━━ Source data ━━
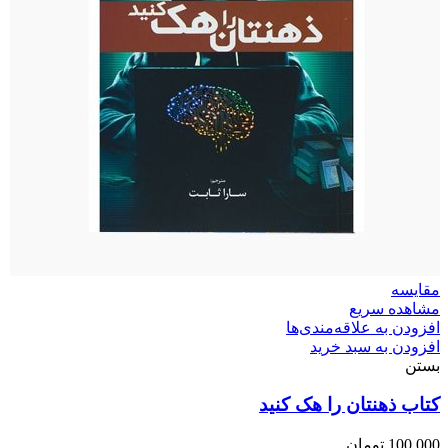
مقایسه
مشاهده سریع
افزودن به علاقه‌مندی‌ها
افزودن به سبد خرید
بستن
کتاب ذهنتان را هک کنید
100,000
تومان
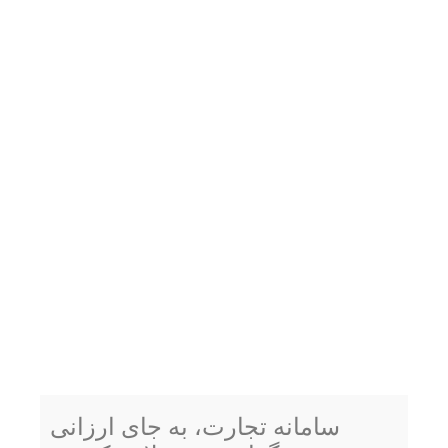
سامانه تجارت، به جای ارزانی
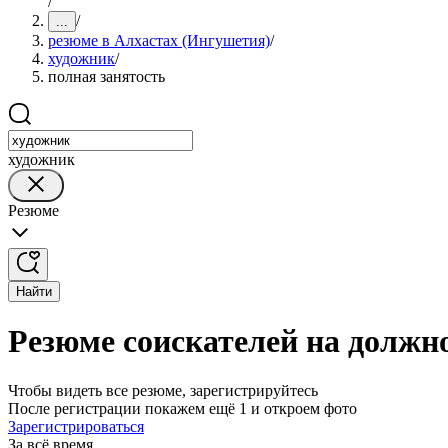
/
/
...
резюме в Алхастах (Ингушетия)
/
художник
/
полная занятость
художник
Резюме
Найти
Резюме соискателей на должн
Чтобы видеть все резюме, зарегистрируйтесь
После регистрации покажем ещё 1 и откроем фото
Зарегистрироваться
За всё время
━━━
Aim of the task —
Count, in the listing, each line that holds the string "افزودن", then give the count and nothing else.

Output of the exercise —
2